Leg extensions are exercises usually done with a lever machine in a gym. You sit on a padded seat and raise a padded bar with your lower legs. The exercise works mainly the quadriceps muscles of the front of the thigh -- the rectus femoris and the vastus muscles.
Technically, this is an "open chain kinetic" exercise to distinguish it from "closed chain kinetic exercises" such as squats. The difference is that the body part being exercised is anchored with the squat (feet on ground), and free to move with the leg extension (padded bar moves) -- thus the chain of movement is "open" in the leg extension.
This is where a relatively passionate debate has arisen in the strength, conditioning and rehabilitation communities with regard to the safety of leg extension exercises. Critics say that open chain exercises like the leg extension can damage the knees, and that even full depth squatting is safer. Many trainers seem to have gone along with the loudest voices, that is, that leg extensions are dangerous.

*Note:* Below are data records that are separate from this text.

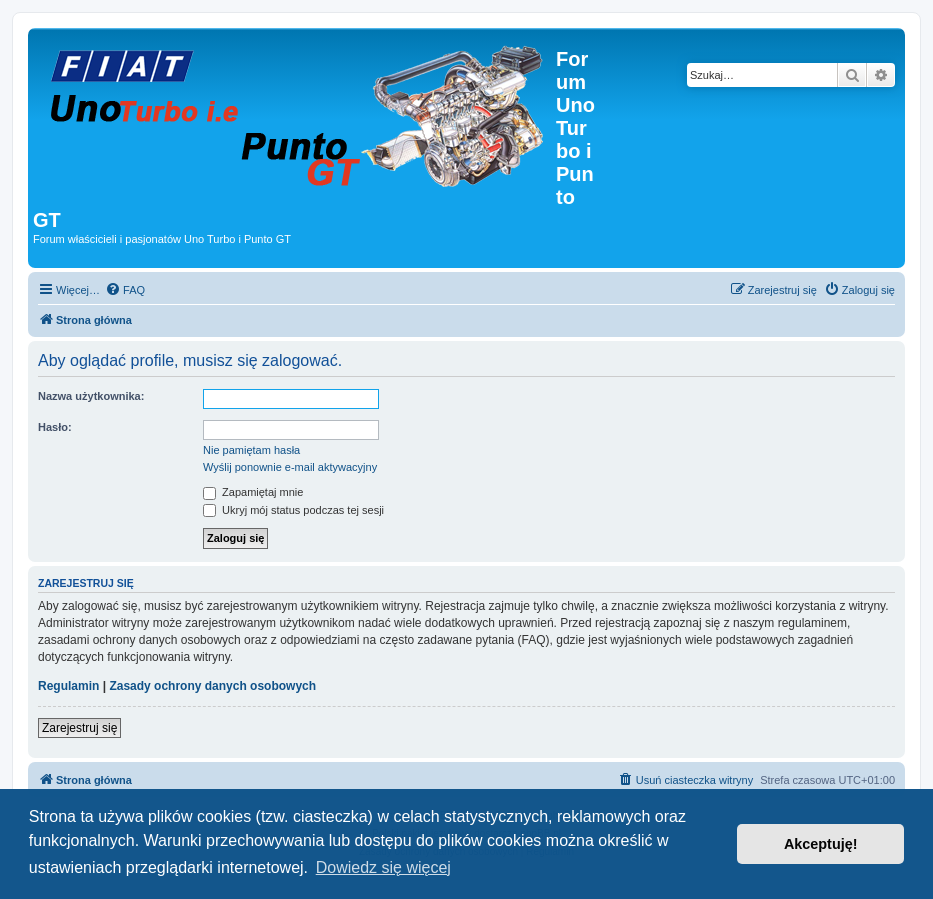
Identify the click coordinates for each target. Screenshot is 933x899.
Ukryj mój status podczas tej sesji (293, 510)
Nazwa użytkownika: (91, 396)
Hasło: (55, 427)
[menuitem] (125, 290)
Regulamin (68, 686)
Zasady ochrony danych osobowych (212, 686)
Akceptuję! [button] (821, 844)
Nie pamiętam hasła (251, 450)
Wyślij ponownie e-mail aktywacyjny (290, 467)
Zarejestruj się (79, 728)
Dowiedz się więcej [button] (383, 867)
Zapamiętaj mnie (253, 492)
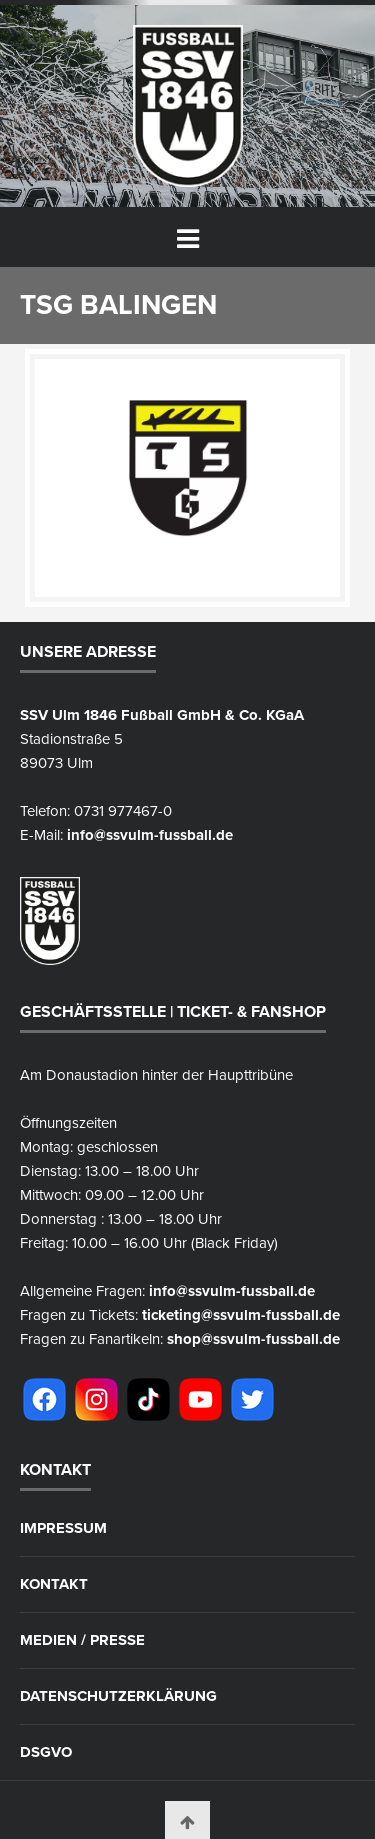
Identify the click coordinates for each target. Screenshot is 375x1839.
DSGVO (46, 1752)
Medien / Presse (82, 1640)
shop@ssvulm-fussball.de (253, 1339)
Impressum (63, 1528)
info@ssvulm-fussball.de (150, 835)
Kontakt (54, 1584)
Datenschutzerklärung (118, 1696)
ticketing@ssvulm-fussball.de (241, 1315)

From reading quite a few opinions on this, including quite a few scientific and biomedical opinions, my position is somewhere in between. Mind you, this is not sitting on the fence, this is a considered opinion that leg extensions can be used safely with a few precautions. And the precautions are:
- If you have a knee/thigh to be rehabilitated, be guided by a qualified physical therapist or strength and conditioning coach who specializes in weight training rehabilitation. (Don't be surprised if they say to avoid the leg extension machine . . . but not all will.)

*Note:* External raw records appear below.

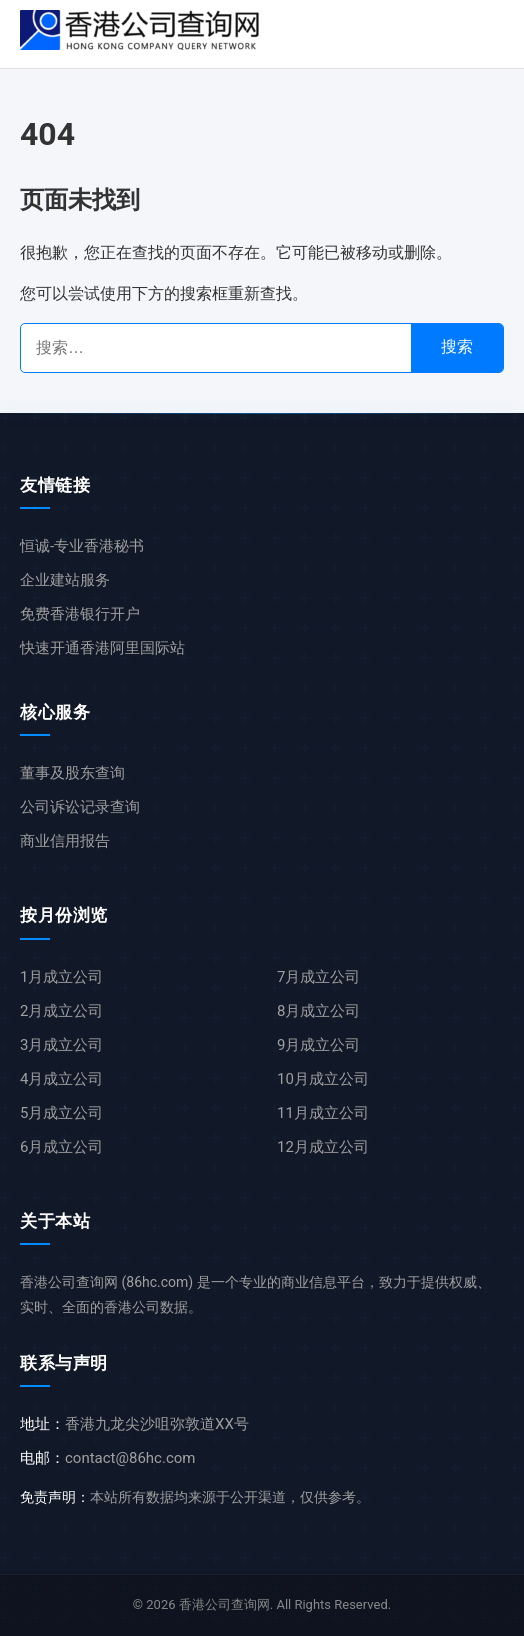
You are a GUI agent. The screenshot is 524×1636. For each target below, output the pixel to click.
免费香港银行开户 (80, 614)
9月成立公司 (318, 1045)
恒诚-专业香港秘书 (82, 546)
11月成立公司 (323, 1113)
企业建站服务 (65, 580)
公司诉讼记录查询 (80, 807)
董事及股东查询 (72, 773)
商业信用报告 (65, 841)
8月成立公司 (318, 1011)
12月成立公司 (323, 1147)
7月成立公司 (318, 977)
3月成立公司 (61, 1045)
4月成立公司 (61, 1079)
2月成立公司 (61, 1011)
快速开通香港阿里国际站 (102, 648)
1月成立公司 (61, 977)
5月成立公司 (61, 1113)
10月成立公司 (323, 1079)
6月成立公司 (61, 1147)
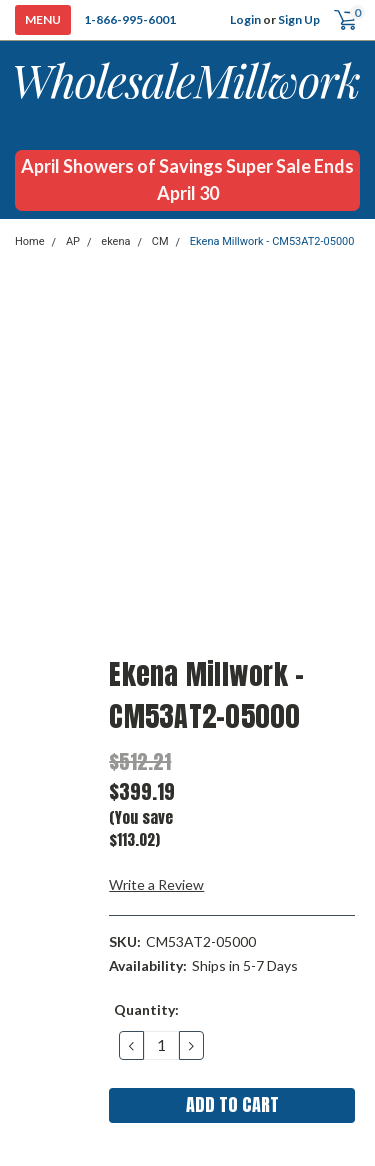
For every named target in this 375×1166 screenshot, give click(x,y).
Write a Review (156, 884)
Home (30, 241)
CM (160, 241)
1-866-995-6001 (130, 19)
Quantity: (146, 1009)
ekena (115, 241)
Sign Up (299, 19)
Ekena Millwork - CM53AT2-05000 (272, 241)
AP (73, 241)
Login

- Don't lift heavy: this is not the machine to be trying out for a maximum lift (1RM), or even low-rep, high-load strength conditioning.
- Don't do more than around 3 sets of 8 to 12 reps. You don't need to do any so-called endurance sets with high repetitions on the leg extension machine.

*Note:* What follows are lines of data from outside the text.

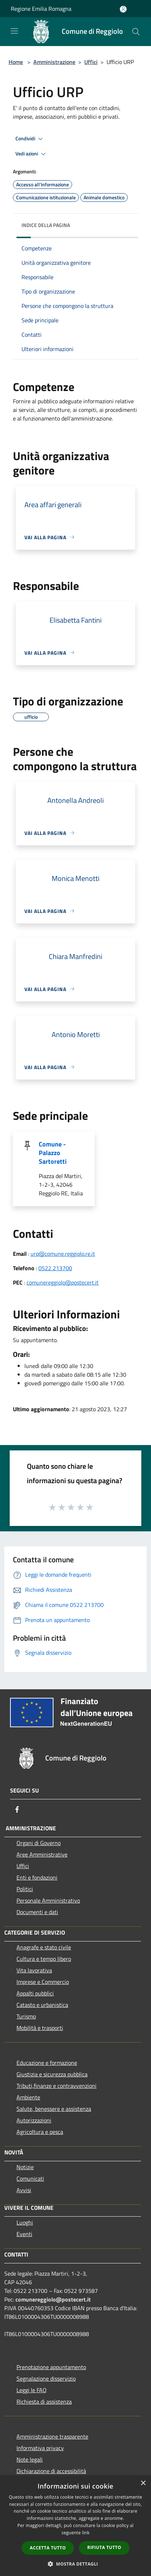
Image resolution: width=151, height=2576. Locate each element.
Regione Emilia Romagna (41, 8)
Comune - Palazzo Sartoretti (53, 1152)
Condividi (30, 139)
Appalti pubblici (35, 1993)
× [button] (143, 2483)
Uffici (91, 62)
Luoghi (24, 2222)
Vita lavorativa (34, 1970)
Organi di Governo (38, 1843)
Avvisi (23, 2190)
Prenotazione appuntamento (51, 2367)
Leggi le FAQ (31, 2390)
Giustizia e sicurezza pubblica (52, 2074)
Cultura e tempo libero (43, 1958)
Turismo (26, 2016)
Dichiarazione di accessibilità (51, 2471)
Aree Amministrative (41, 1854)
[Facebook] (17, 1809)
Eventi (24, 2234)
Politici (24, 1889)
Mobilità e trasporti (39, 2027)
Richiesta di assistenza (44, 2401)
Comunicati (30, 2178)
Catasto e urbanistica (42, 2004)
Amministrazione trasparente (52, 2436)
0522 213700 (55, 1268)
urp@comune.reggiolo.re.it (62, 1253)
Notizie (25, 2167)
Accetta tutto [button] (48, 2548)
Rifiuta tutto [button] (104, 2547)
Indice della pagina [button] (46, 225)
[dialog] (75, 2526)
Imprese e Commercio (42, 1981)
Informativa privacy (40, 2448)
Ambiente (28, 2097)
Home (16, 62)
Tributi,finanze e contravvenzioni (56, 2085)
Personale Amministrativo (48, 1900)
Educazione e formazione (46, 2062)
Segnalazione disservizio (46, 2378)
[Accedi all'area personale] (123, 9)
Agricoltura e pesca (39, 2131)
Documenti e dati (37, 1912)
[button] (75, 2563)
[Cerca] (136, 31)
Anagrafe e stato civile (43, 1947)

- Don't use the leg extension exercise exclusively for quadriceps development. Feel free to include it in a program, for variety if you wish, that also includes squats for lower-body conditioning.
- Tagesson, S., Oberg, B., Good, L., and Kvist, J. (2007). A comprehensive rehabilitation program with quadriceps strengthening in closed versus open kinetic chain exercise in patients with anterior cruciate ligament deficiency: a randomized clinical trial evaluating dynamic tibial translation and muscle function. Am J Sp. Med. 36(2): 298–307.
- Cohen, Z.A., Roglic, H., Grelsamer, R.P., Henry, J.H., Levine, W.N., Mow, V.C., and Ateshian, G.A. (2001). Patellofemoral stresses during open and closed kinetic chain exercises. Am. J. Sp. Med. 29(4): 480.
- Fleming, B.C., Oksendahl, H., and Beynnon, B.D. (2005). Open-or closed-kinetic chain exercises after anterior cruciate ligament reconstruction? Exerc. Sport Sci. Rev. 33(3): 134–140.
- Morrissey, M.C., Drechsler, W.I., Morrissey, D., Knight, P.R., Armstrong, P.W., and McAuliffe, T.B. (2002). Effects of distally fixated versus nondistally fixated leg extensor resistance training on knee pain in the early period after anterior cruciate ligament reconstruction. Phys. Ther. 82(1): 35–43.